Zola shook the Parisian art world with his novel “L’Oevre” (“The Masterpiece”) in 1886. Its protagonist, named Claude Lantier, was actually an amalgam of several artists including Paul Cezanne, Edouard Manet and Claude Monet. Zola also portrayed himself and his friend and mentor Gustave Flaubert. However, the personality and artistic career of painter Paul Cezanne was shown with a closer resemblance, especially when it came to intimate personal characteristics. Zola and Cezanne were schoolmates and close friends from childhood, which gave the writer a wealth of material for the novel. Cezanne’s reticent personality, his self-doubt, his artistic anxieties and his more hidden sexual anxieties all came out in Zola’s narrative. He revealed Cezanne’s “passion for the physical beauty of women, and insane love for nudity desired but never possessed”, his almost misogynistic perception of the “satanic female beauty”, which affected his sexuality, and sublimated in his brush-strokes that he laid on his paintings. He showed Cezanne’s work on his numerous sketches of nudes and impressionistic bathers as an outlet to artist’s masculinity. He also hinted on Cezanne’s countless depictions of apples as a sublimation and displacement of the artist’s erotic interests. Zola used Cezanne’s inner struggles of artistic and sexual nature and the interdependence of his sexual and artistic anxiety, to show some intricate parts of an eternal conundrum where lies one of the mysterious sources of creativity. In Zola’s novel the artist fails to depict a perfectly beautiful nude, his wife has a baby that has a disfigured head and dies, then artist presents a painting of his dead child to the Salon, then artist commits suicide. In real life Cezanne, as a highly sensitive and refined individual, took Zola’s novel too personally. The book ended their life-long friendship. Even the wise and friendly comments by Claude Monet and Camille Pisarro failed to help their reconciliation. Zola’s powerful literary image had formed a lasting perception of Cezanne among his fellow artists, as well as among critics and public. Cezanne fled from the Parisian art world into a self-imposed isolation.

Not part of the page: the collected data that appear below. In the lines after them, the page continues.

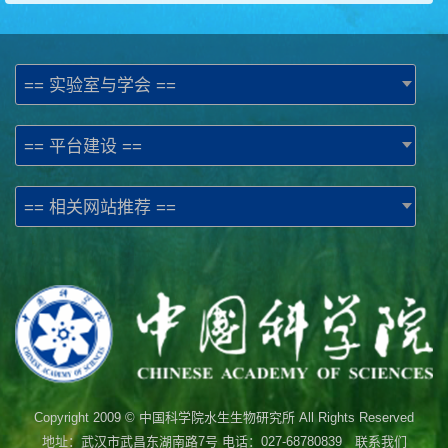
== 实验室与学会 ==
== 平台建设 ==
== 相关网站推荐 ==
Copyright 2009 © 中国科学院水生生物研究所 All Rights Reserved
地址：武汉市武昌东湖南路7号 电话：027-68780839 联系我们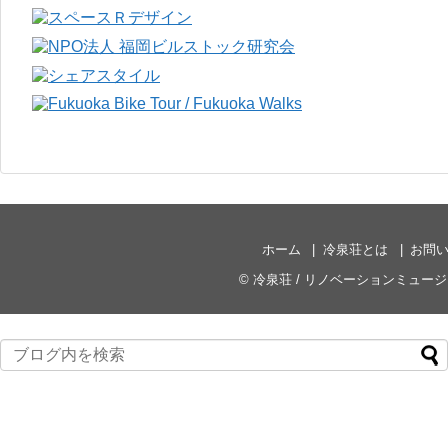
ホーム
冷泉荘とは
お問
©
冷泉荘 / リノベーションミュー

Zola risked his career in February of 1898, when he defended army Capt. Alfred Dreyfus, a Jewish officer who was wrongfully convicted and imprisoned for treason. Zola accused the French government of anti-Semitism in an open letter to François Félix Faure, the President of France. Zola’s “J’Accuse” was published on the front page of the Paris daily “L’Aurore”. Zola declared that Dreyfus’ conviction was based on false accusations and forged “evidence” of espionage, which the court that convicted him knew was false, and was a misrepresentation of justice. Zola was brought to trial for libel for publishing “L’Accuse” and was convicted two weeks later, sentenced to jail, and removed from the Legion of Honour. Zola managed to escape to England. He returned during the collapse of the government and continued defending Dreyfus, who was imprisoned on the hellish penal colony in South America called Devil’s Island. France became deeply divided by the case, known as the Dreyfus affair. Zola stood together with the more liberal commercial society opposite the reactionary army and Catholic church. Zola’s open letter formed a major turning point in the Dreyfus affair. The case was reopened and Dreyfus was acquitted, then convicted again, but ultimately freed and completely exonerated by the French Supreme Court.

Zola’s strange and tragic death from carbon monoxide poisoning was caused by a stopped chimney and remained an unresolved mystery. His enemies were blamed, but nothing was proved. He died on September 29, 1902, in Paris, and was initially laid to rest in the Cimetiere de Montmartre in Paris. On June 4, 1908, Zola’s remains were laid to rest in the Pantheon in Paris, France.